Technically, commissioning a portrait in memory of a departed family member should have been a redundant practice in the age of digital photography. Yet, artists in the city will tell you of people, mostly upper-class businessmen, but also other art-lovers, who are willing to shell out anywhere between Rs 40,000 to a lakh for a memorial portrait, some as small as an A4 sheet. The reason isn't necessarily the lack of good photos but also the promise of an artist's eye for detail. “It is the difference between flying to Everest and climbing it,” says renowned portrait artist Vasudeo Kamath, explaining the allure of the manually-constructed portrait over a photograph. “The client is looking for likeness and the stock expression, here, is usually a smile. But a good portrait goes beyond that,” says Kamath, adding different artists focus on different things — light, costume and background.
While decoding facial features from washed out black-and-white photographs, these painters morph into sketch artists — building features from description. The more questions they ask, the better the resemblance. Is that a spot on the photograph or a birthmark? Was he or she fair?

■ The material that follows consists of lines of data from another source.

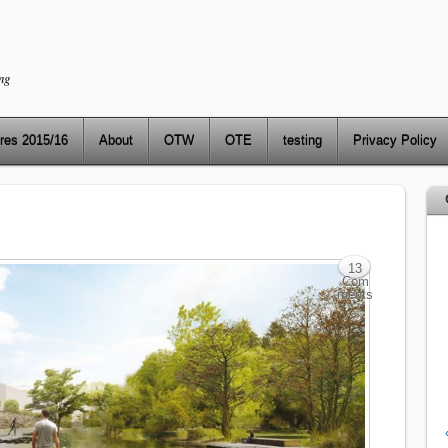
ng
res 2015/16
About
OTW
OTE
testing
Privacy Policy
13
Com
ments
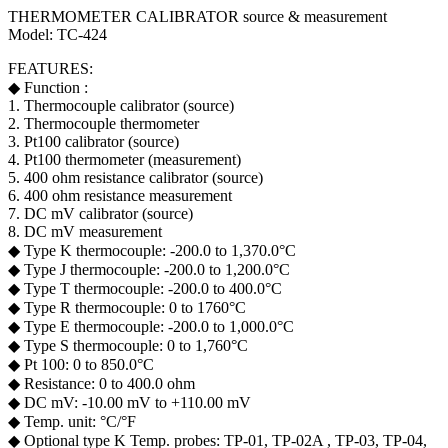
THERMOMETER CALIBRATOR source & measurement
Model: TC-424
FEATURES:
◆ Function :
1. Thermocouple calibrator (source)
2. Thermocouple thermometer
3. Pt100 calibrator (source)
4. Pt100 thermometer (measurement)
5. 400 ohm resistance calibrator (source)
6. 400 ohm resistance measurement
7. DC mV calibrator (source)
8. DC mV measurement
◆ Type K thermocouple: -200.0 to 1,370.0°C
◆ Type J thermocouple: -200.0 to 1,200.0°C
◆ Type T thermocouple: -200.0 to 400.0°C
◆ Type R thermocouple: 0 to 1760°C
◆ Type E thermocouple: -200.0 to 1,000.0°C
◆ Type S thermocouple: 0 to 1,760°C
◆ Pt 100: 0 to 850.0°C
◆ Resistance: 0 to 400.0 ohm
◆ DC mV: -10.00 mV to +110.00 mV
◆ Temp. unit: °C/°F
◆ Optional type K Temp. probes: TP-01, TP-02A , TP-03, TP-04,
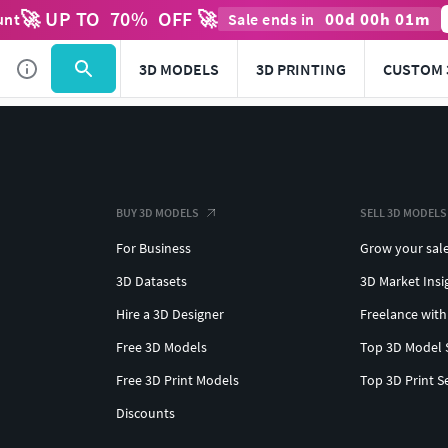
🚀 UP TO
70
%
OFF 🚀
00
d
00
h
01
m
unt
Sale ends in
3D MODELS
3D PRINTING
CUSTOM 
BUY 3D MODELS
SELL 3D MODELS
For Business
Grow your sal
3D Datasets
3D Market Insi
Hire a 3D Designer
Freelance with
Free 3D Models
Top 3D Model 
Free 3D Print Models
Top 3D Print S
Discounts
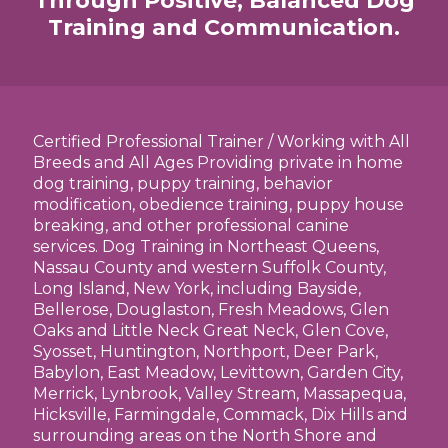
Through Positive, Balanced Dog
Training and Communication.
Certified Professional Trainer / Working with All
Breeds and All Ages Providing private in home
dog training, puppy training, behavior
modification, obedience training, puppy house
breaking, and other professional canine
services. Dog Training in Northeast Queens,
Nassau County and western Suffolk County,
Long Island, New York, including Bayside,
Bellerose, Douglaston, Fresh Meadows, Glen
Oaks and Little Neck Great Neck, Glen Cove,
Syosset, Huntington, Northport, Deer Park,
Babylon, East Meadow, Levittown, Garden City,
Merrick, Lynbrook, Valley Stream, Massapequa,
Hicksville, Farmingdale, Commack, Dix Hills and
surrounding areas on the North Shore and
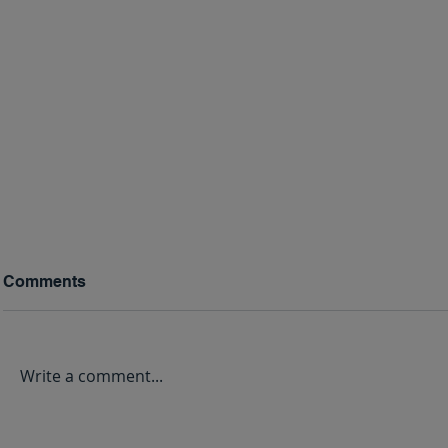
Comments
Write a comment...
The Benefits of Christian
Your Christ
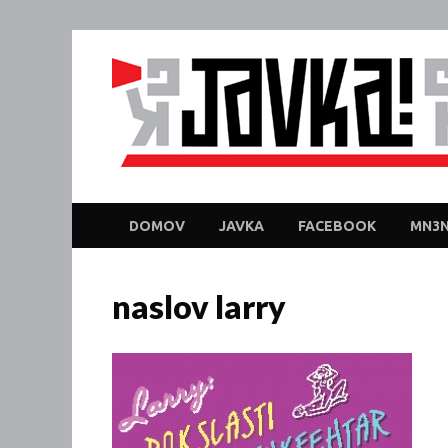
DOMOV
JAVKA
FACEBOOK
MN3N
naslov larry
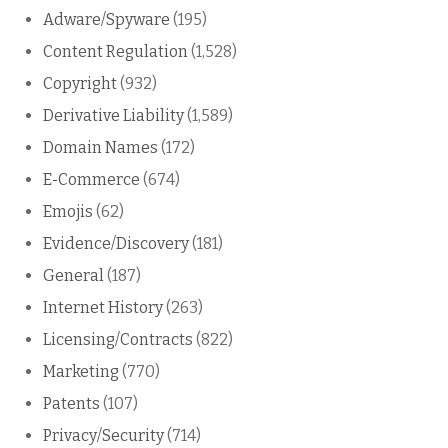
Adware/Spyware
(195)
Content Regulation
(1,528)
Copyright
(932)
Derivative Liability
(1,589)
Domain Names
(172)
E-Commerce
(674)
Emojis
(62)
Evidence/Discovery
(181)
General
(187)
Internet History
(263)
Licensing/Contracts
(822)
Marketing
(770)
Patents
(107)
Privacy/Security
(714)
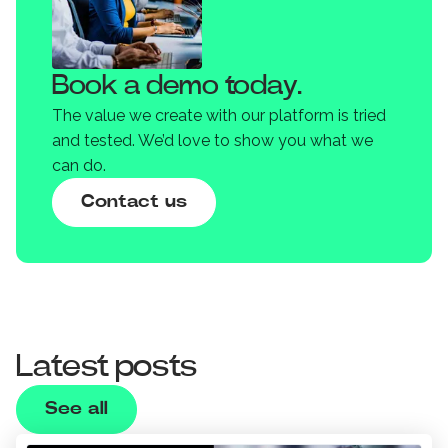
Book a demo today.
The value we create with our platform is tried
and tested. We’d love to show you what we
can do.
Contact us
Latest posts
See all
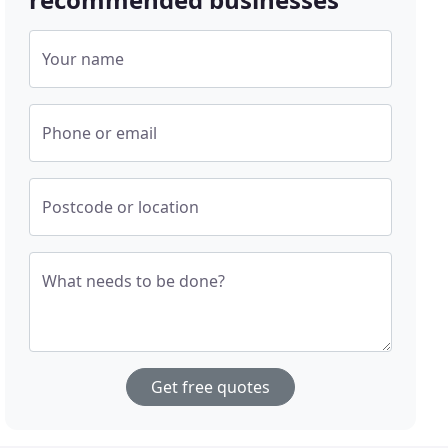
Your name
Phone or email
Postcode or location
What needs to be done?
Get free quotes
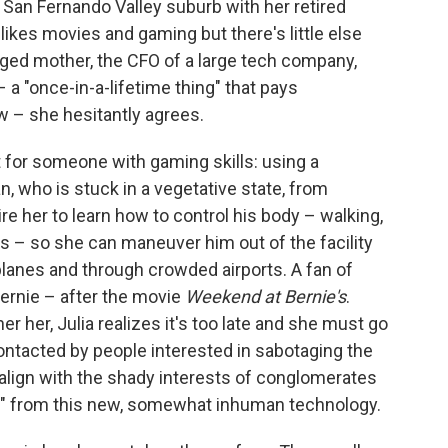
a San Fernando Valley suburb with her retired
likes movies and gaming but there's little else
anged mother, the CFO of a large tech company,
 a "once-in-a-lifetime thing" that pays
w – she hesitantly agrees.
t for someone with gaming skills: using a
an, who is stuck in a vegetative state, from
uire her to learn how to control his body – walking,
ms – so she can maneuver him out of the facility
planes and through crowded airports. A fan of
Bernie – after the movie
Weekend at Bernie's
.
er her, Julia realizes it's too late and she must go
ontacted by people interested in sabotaging the
t align with the shady interests of conglomerates
" from this new, somewhat inhuman technology.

Does anyone in the family resemble them? Is the smile camera-conscious or genuine? Virar-based artist Akshay Pai once handled a portrait in Sawantwadi in Sindhudurg for a client's great great grandfather, a curly-haired man with a handlebar moustache, who died in the late 1800s. “I had no reference except for a miniature drawn by a school teacher, which the family used to worship,” says Pai, a former signboard painter who accumulated every detail from the tilt of the nose to face for the acrylic painting which took him two months. In fact, once when artist Manoj Sakale received an out-of-focus image from a journalist, he sat the journalist down on learning that he resembled his father and finished the portrait in three hours. “When his sister came home and saw the portrait, she couldn't hold back her tears,” he recalls.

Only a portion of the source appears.